Using Data to Improve Student Outcomes: Learning From Leading Colleges is a guide to inform university leaders and others steeped in efforts to raise graduation rates on their campuses. It highlights leading universities that have drastically improved student success by consistently reviewing and using their own data to launch campus-wide initiatives, focus the entire college community on student success, and remove stubborn obstacles that impede large numbers of low-income students and students of color from graduating college with a degree in hand.
The institutions profiled in the guide are:
- Florida State University, where the graduation rate for underrepresented minorities (URMs) rose from 60 to 75 percent between 2002 and 2013. The proportion of Pell Grant recipients enrolled went up during that time too — from 19 percent to 27 percent.
- San Diego State University had 31 percent of Latino students graduate in 2002, but that number nearly doubled to 60 percent when students donned their tassels in 2013.

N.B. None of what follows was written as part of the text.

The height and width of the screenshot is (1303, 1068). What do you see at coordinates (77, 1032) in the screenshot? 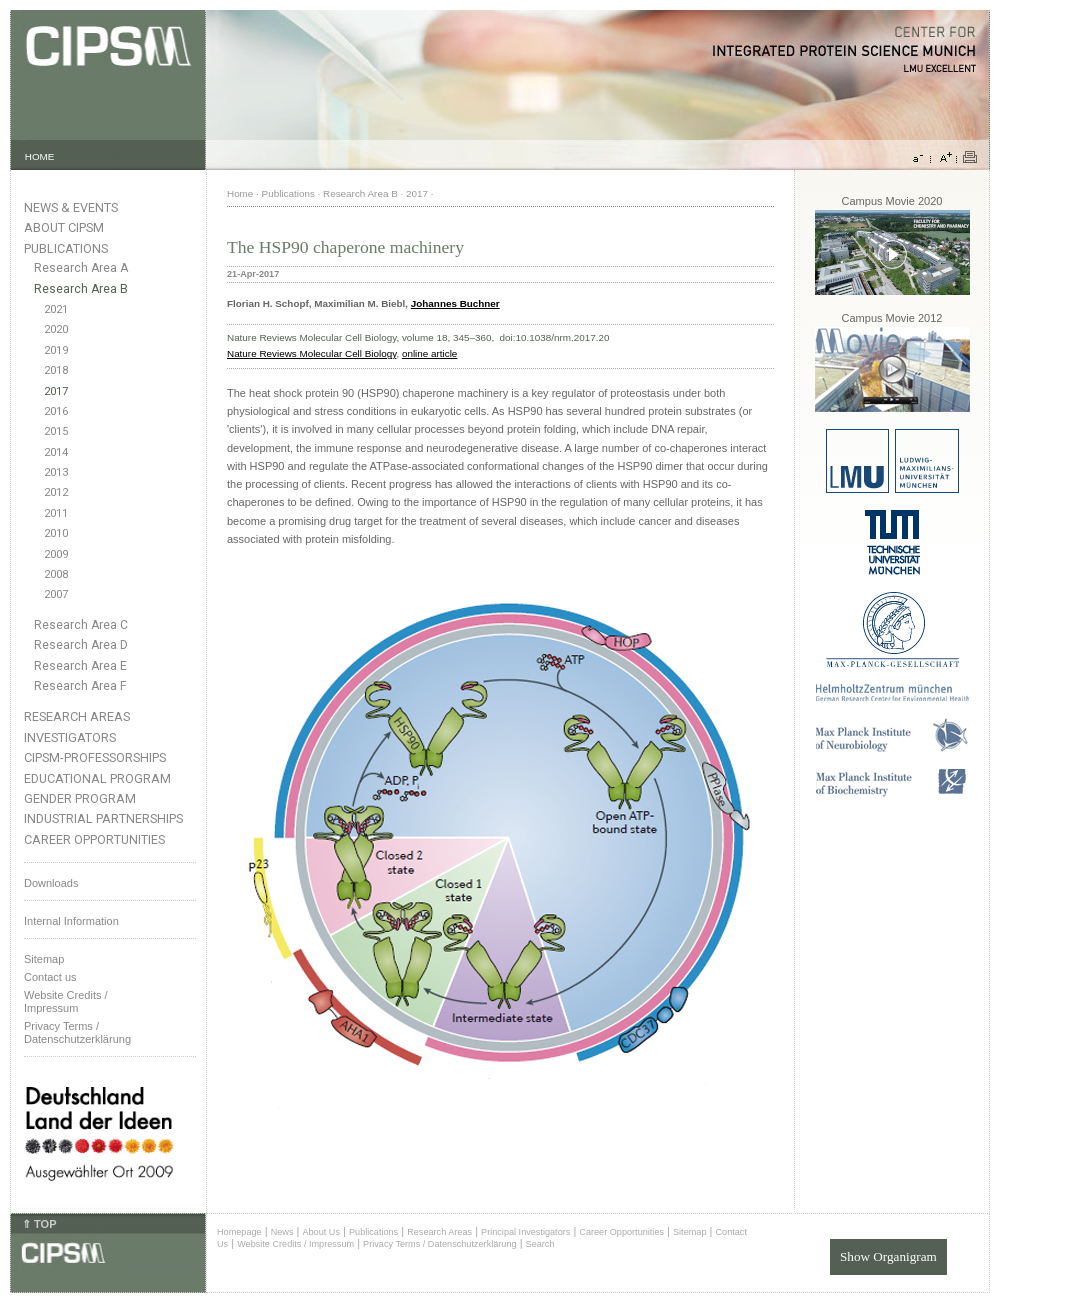 I see `Privacy Terms / Datenschutzerklärung` at bounding box center [77, 1032].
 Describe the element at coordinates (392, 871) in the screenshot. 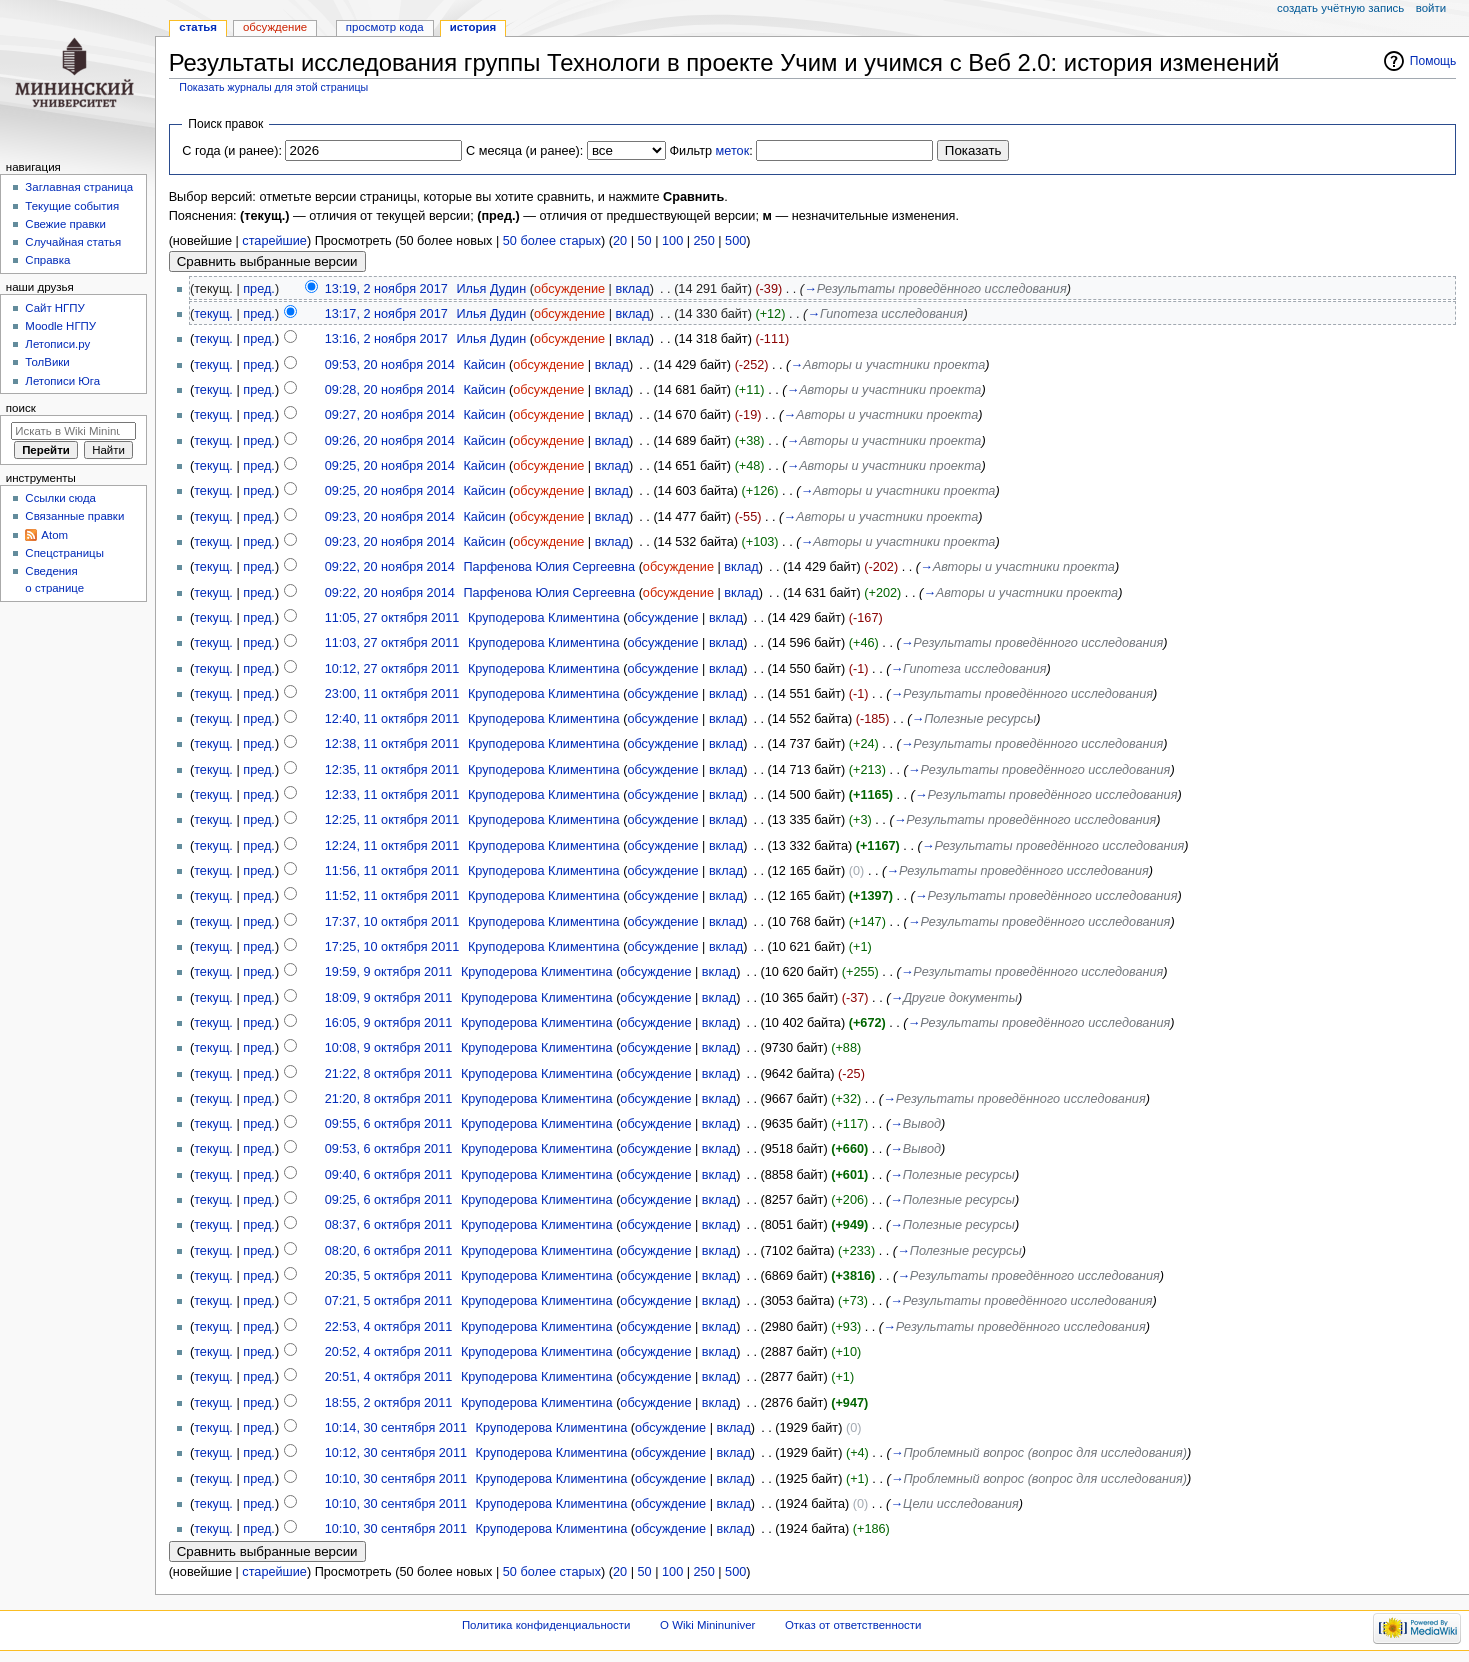 I see `11:56, 11 октября 2011` at that location.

- University of Wisconsin–Eau Claire saw 53 percent of URMs graduate in 2013 — a jump of 17 percentage points from 2002.
- Georgia State University, where graduation rates for URMs continue to grow, from 32 percent in 2002 to 56 percent in 2013.
University leaders and others concerned about improving student success can also turn to Ed Trust’s College Results Online, an interactive web tool recently refreshed with the latest data on college graduation rates, net price, and student outcomes for nearly every four-year college and university in the country.
The tool also includes four new metrics on student outcomes, including 10-year post-enrollment earnings of the 2001-2002 enrollment cohort, the percent of those earning more than $25,000 per year 10 years after entry, the median federal student loan debt of completers, and the loan repayment rate of students five years after completing.